De acordo com o advogado de Cid, Jair Alves Pereira, o pedido de transferência foi aceito pelo Exército Brasileiro e protocolado antes da condenação imposta pela Corte.

Pelas normas internas da Força, a ida para a reserva garante a manutenção da remuneração e exige, no caso de tenentes-coronéis, ao menos 25 anos de efetivo serviço. A medida não equivale à aposentadoria: o militar segue vinculado ao Exército, na condição de inativo.

Dados do Portal da Transparência mostram que Mauro Cid integra o Exército desde 28 de março de 1996, somando 29 anos e 10 meses de serviço. Entre junho e novembro de 2025, sua remuneração bruta variou de R$ 18.419,44 a R$ 32.540,76.

A previsão é que a transferência para a reserva seja oficializada neste sábado (31), com a publicação do ato no Diário Oficial da União.
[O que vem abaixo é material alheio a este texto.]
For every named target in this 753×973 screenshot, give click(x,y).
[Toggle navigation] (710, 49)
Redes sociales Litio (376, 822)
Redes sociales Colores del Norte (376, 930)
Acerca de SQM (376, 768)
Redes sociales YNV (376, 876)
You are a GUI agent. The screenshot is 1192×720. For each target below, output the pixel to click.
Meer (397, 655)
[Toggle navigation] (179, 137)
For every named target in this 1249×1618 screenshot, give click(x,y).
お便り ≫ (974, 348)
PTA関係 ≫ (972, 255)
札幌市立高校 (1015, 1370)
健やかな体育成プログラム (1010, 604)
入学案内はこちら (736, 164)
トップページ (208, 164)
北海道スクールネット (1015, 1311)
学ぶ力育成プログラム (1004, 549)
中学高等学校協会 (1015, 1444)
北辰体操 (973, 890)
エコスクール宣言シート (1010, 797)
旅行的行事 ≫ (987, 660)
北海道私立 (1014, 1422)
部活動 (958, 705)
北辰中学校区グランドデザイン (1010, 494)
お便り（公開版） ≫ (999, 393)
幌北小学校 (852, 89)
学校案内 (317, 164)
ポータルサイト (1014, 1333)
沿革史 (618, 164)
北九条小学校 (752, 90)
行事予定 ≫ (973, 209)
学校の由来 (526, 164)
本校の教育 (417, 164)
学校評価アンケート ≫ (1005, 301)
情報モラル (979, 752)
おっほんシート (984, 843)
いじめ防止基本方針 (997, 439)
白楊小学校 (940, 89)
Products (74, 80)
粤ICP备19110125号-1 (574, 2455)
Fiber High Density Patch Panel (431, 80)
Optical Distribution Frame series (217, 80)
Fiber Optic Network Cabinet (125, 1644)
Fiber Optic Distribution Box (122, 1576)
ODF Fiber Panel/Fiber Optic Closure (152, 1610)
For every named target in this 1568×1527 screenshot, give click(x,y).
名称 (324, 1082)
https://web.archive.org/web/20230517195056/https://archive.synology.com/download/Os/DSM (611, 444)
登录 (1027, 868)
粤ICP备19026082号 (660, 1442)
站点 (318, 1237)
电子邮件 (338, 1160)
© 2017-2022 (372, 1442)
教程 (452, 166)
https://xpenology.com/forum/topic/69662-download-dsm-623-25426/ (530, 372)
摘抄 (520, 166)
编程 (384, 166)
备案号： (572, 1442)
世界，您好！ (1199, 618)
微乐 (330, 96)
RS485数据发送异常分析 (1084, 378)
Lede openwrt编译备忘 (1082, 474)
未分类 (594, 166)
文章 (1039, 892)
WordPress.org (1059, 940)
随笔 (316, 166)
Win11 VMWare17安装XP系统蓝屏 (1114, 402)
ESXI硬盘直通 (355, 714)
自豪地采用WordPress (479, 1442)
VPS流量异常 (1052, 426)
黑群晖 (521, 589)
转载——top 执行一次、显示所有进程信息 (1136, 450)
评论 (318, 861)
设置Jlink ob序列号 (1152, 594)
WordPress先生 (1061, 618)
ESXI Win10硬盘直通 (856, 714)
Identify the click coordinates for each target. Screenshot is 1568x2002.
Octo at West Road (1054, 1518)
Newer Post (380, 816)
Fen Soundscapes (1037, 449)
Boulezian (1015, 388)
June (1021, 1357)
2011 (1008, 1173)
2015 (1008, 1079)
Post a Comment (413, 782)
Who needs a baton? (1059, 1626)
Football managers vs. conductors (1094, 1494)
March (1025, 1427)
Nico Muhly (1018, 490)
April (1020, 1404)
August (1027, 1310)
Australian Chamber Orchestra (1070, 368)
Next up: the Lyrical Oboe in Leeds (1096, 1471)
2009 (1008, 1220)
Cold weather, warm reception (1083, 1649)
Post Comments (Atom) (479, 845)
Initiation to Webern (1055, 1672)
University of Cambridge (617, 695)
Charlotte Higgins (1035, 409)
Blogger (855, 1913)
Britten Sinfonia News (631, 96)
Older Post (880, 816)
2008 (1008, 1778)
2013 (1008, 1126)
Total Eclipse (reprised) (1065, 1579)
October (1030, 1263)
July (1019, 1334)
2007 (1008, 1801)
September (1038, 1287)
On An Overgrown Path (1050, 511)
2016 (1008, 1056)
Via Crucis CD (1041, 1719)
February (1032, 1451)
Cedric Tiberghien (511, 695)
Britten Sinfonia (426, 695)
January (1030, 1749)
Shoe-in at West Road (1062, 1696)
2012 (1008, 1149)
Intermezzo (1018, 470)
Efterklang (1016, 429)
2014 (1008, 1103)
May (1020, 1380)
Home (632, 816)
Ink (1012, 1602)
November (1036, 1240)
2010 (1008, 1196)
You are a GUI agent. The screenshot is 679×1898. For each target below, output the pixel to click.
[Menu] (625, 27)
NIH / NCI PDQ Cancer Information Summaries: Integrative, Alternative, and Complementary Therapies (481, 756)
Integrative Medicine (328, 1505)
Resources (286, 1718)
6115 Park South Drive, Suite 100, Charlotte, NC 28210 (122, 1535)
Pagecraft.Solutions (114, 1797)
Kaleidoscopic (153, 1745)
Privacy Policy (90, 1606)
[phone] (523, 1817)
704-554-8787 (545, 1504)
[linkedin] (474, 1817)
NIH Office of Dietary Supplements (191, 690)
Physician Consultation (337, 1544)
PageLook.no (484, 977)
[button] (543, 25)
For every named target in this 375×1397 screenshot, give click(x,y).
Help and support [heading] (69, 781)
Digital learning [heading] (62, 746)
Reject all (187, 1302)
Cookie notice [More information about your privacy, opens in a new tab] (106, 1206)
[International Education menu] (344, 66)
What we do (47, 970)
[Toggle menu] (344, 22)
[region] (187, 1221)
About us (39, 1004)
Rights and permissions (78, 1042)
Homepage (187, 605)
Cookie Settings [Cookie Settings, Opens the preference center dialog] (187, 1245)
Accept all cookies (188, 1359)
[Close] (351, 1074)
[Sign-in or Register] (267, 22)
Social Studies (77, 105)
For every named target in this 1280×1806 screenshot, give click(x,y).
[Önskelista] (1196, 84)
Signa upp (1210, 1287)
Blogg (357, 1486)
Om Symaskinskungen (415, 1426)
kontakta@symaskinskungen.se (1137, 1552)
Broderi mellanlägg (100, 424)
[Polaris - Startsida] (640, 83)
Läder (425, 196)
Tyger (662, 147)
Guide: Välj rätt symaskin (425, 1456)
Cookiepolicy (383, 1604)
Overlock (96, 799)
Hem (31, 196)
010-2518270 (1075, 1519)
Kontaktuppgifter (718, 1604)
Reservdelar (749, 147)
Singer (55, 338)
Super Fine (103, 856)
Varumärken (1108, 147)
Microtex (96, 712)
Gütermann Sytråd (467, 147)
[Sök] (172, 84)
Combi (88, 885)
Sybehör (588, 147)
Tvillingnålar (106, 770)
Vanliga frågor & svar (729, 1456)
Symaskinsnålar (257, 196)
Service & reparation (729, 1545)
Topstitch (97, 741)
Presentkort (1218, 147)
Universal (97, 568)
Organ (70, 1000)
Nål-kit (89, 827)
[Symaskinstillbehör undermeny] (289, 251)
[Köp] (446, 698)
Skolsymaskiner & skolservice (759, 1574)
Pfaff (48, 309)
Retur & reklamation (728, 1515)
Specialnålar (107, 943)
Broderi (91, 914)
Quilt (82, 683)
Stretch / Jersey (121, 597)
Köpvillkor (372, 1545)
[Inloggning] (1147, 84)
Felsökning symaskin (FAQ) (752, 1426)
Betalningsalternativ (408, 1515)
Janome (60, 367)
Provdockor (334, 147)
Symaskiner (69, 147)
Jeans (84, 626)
A informação foi divulgada inicialmente pelo SBT News e confirmada pelo Estadão.

Trama golpista

Mauro Cid firmou acordo de delação premiada no processo que investiga a tentativa de golpe de Estado. Por esse motivo, recebeu uma pena inferior à dos demais réus: dois anos de prisão em regime aberto.

No acordo, o ex-ajudante de ordens do ex-presidente Jair Bolsonaro (PL) pediu perdão judicial ou, de forma alternativa, a fixação da pena em até dois anos. A Primeira Turma do STF rejeitou o perdão, por se tratar de crimes contra a democracia, e aplicou a pena mínima prevista.

Cid foi o único réu a não recorrer da condenação, o que antecipou o início do cumprimento da pena, em novembro. Ele também foi autorizado pelo relator do caso, ministro Alexandre de Moraes, a retirar a tornozeleira eletrônica.

Com informações do Estadão Conteúdo.